Mas uma construção que combina canhestramente o barroco prussiano e o severo racionalismo contemporâneo a vestígios de arquitetura fascista representa uma declaração curiosa num país que, tendo chegado a um compromisso com sua história, se vê como moderno, industrial, tecnocrático e cosmopolita.

O palácio reconstruído será sede do Fórum Humboldt, uma nova instituição que incorpora os acervos de dois velhos museus, o Museu Etnológico de Berlim e o Museu de Arte Asiática, bem como um novo espaço de exposição dedicado à história da cidade e extensas instalações educacionais.

Ao custo de € 663 milhões, o edifício é um dos mais dispendiosos projetos culturais europeus numa era na qual edificações caras para fins culturais parecem ter saído de moda. Caminhar pelo novo Stadtschloss causa a sensação de que a edificação existe mais por si do que pelo seu conteúdo.

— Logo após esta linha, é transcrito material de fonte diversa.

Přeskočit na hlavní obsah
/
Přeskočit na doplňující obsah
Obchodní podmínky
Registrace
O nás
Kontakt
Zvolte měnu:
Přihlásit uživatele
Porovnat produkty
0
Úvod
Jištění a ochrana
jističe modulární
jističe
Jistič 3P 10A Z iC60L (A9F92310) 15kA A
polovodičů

O problema aqui é de ausência –a ausência de um propósito claro, de um imperador, e do edifício que essa pilha reimaginada de concreto revestido de pedra substitui, o Palast der Republik.

A edificação, que servia de peça central a Berlim Oriental e à República Democrática da Alemanha, a Alemanha Oriental, era símbolo de um outro vácuo, a ausência de democracia. Era uma combinação entre um Legislativo sem poderes reais e um centro de lazer, servindo como um mostruário em mármore e vidro cor de bronze para as maravilhas do socialismo, destinado a impressionar tanto os cidadãos locais quanto o Ocidente.

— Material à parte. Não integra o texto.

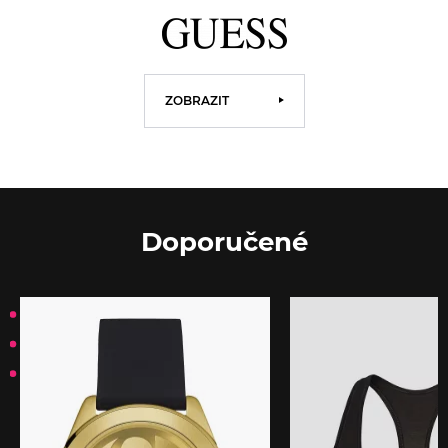
ZOBRAZIT
Doporučené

O Stadtschloss original, cuja construção começou no século 15 e que posteriormente foi imensamente expandido por Frederico 3º (mais tarde o rei Frederico 1º da Prússia) e pelo arquiteto e escultor Andreas Schlüter, a partir de 1699, ficou em ruínas ao final da Segunda Guerra Mundial e terminou demolido em 1950. Isso deixou um grande vazio no coração da cidade, inicialmente convertido na soturna Marx-Engels Platz, um local de desfile para soldados e tanques de guerra.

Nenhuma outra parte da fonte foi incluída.